- _INSTRUCTIONS TO FOLLOW_:
Each line of the data below goes into the copy exactly; pictures do not.

- _GIVEN DATA_:

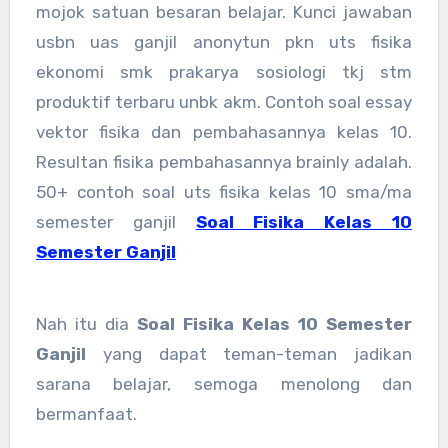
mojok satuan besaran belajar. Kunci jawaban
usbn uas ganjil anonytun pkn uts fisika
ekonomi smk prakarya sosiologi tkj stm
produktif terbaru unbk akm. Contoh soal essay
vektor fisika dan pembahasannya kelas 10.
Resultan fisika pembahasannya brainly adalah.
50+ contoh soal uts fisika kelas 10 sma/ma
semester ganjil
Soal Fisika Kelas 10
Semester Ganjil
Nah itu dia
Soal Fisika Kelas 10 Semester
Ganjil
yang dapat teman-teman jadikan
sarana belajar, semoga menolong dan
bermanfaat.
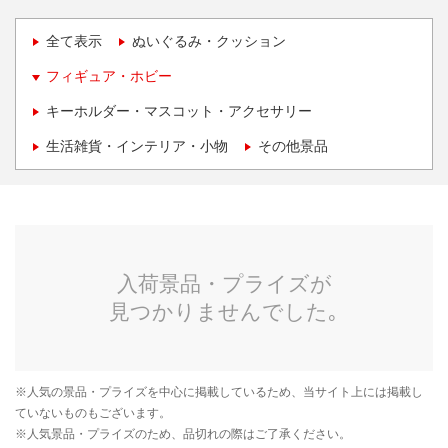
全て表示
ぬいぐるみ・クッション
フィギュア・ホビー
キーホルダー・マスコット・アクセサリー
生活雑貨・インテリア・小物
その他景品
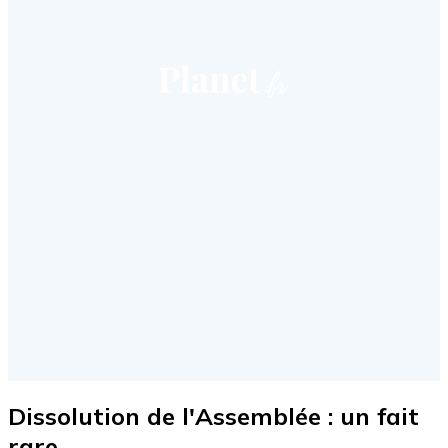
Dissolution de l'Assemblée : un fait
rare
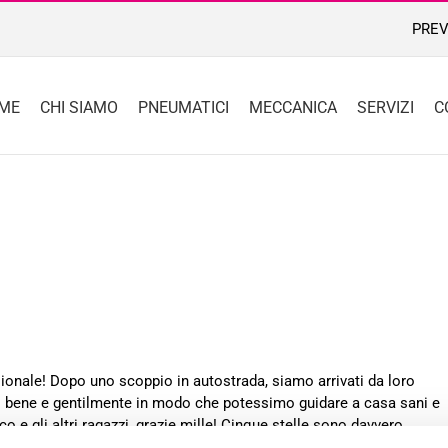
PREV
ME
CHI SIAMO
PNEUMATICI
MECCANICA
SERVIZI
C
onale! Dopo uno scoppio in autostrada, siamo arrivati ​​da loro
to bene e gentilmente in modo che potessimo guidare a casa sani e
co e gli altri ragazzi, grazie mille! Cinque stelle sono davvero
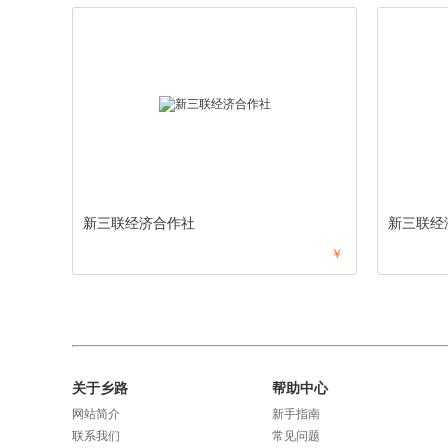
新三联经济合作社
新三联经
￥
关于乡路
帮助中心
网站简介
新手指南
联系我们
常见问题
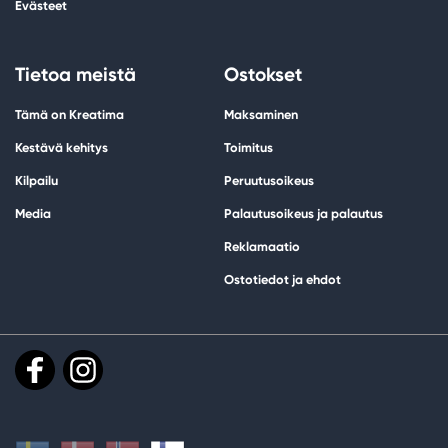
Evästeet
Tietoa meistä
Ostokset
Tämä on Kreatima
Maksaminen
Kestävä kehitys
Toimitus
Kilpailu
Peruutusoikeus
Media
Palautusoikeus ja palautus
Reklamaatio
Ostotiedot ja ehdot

- _RESULT OF THIS EXERCISE_:
mojok satuan besaran belajar. Kunci jawaban
usbn uas ganjil anonytun pkn uts fisika
ekonomi smk prakarya sosiologi tkj stm
produktif terbaru unbk akm. Contoh soal essay
vektor fisika dan pembahasannya kelas 10.
Resultan fisika pembahasannya brainly adalah.
50+ contoh soal uts fisika kelas 10 sma/ma
semester ganjil
Soal Fisika Kelas 10
Semester Ganjil
Nah itu dia
Soal Fisika Kelas 10 Semester
Ganjil
yang dapat teman-teman jadikan
sarana belajar, semoga menolong dan
bermanfaat.
全て表示
ぬいぐるみ・クッション
フィギュア・ホビー
キーホルダー・マスコット・アクセサリー
生活雑貨・インテリア・小物
その他景品
Dissolution de l'Assemblée : un fait
rare
PREV
ME
CHI SIAMO
PNEUMATICI
MECCANICA
SERVIZI
C
onale! Dopo uno scoppio in autostrada, siamo arrivati ​​da loro
to bene e gentilmente in modo che potessimo guidare a casa sani e
co e gli altri ragazzi, grazie mille! Cinque stelle sono davvero
新三联经济合作社
新三联经
￥
关于乡路
帮助中心
网站简介
新手指南
联系我们
常见问题
Evästeet
Tietoa meistä
Ostokset
Tämä on Kreatima
Maksaminen
Kestävä kehitys
Toimitus
Kilpailu
Peruutusoikeus
Media
Palautusoikeus ja palautus
Reklamaatio
Ostotiedot ja ehdot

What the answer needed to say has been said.